South African adults need adult basic education that will enable them to put food on the table and empower them to understand human rights and participate in their own democracy

Why is a large broad-based adult basic education programme not part of government’s ‘New Growth Path’? Are we content to merely provide pensions and grants to millions of adult South Africans who should be learning productive skills, entrepreneurship, basic health – and also about democracy?

We are marginalising our people and keeping them dependent while we focus on those who have better education. And while we ignore the poorly educated, a seasoned adult-education NGO, Project Literacy, is retrenching skilled staff: as reported last month, this is because grants from the National Skills Fund have been suspended while government completes the formalities surrounding its new skills qualifcations.

Adult basic education (ABE) can make dreams possible for thousands of adult South Africans who struggle daily for food and security.
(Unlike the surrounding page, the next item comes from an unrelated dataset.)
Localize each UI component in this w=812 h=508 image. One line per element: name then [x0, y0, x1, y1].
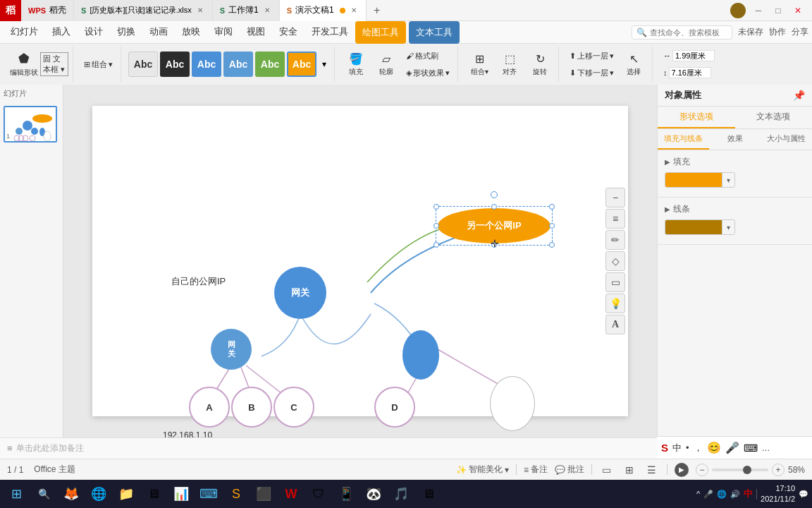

A strong South African ABE programme can offer education and training to help people make money, improve family health, share in community life, participate more in our democracy, take hold of their own human rights and extend these rights to others. It can help to build social justice and equity. 

Take the story of a courageous rural literacy learner called Zanele, a member of an Operation Upgrade literacy class. She was the new wife in a polygamous family dominated by the first wife. In literacy lessons Zanele discovered that she had human rights and she questioned her role and status as a makoti (new bride, a newcomer to the family and a source of labour). She worried about HIV as well, after an alarming literacy discussion about how people get infected.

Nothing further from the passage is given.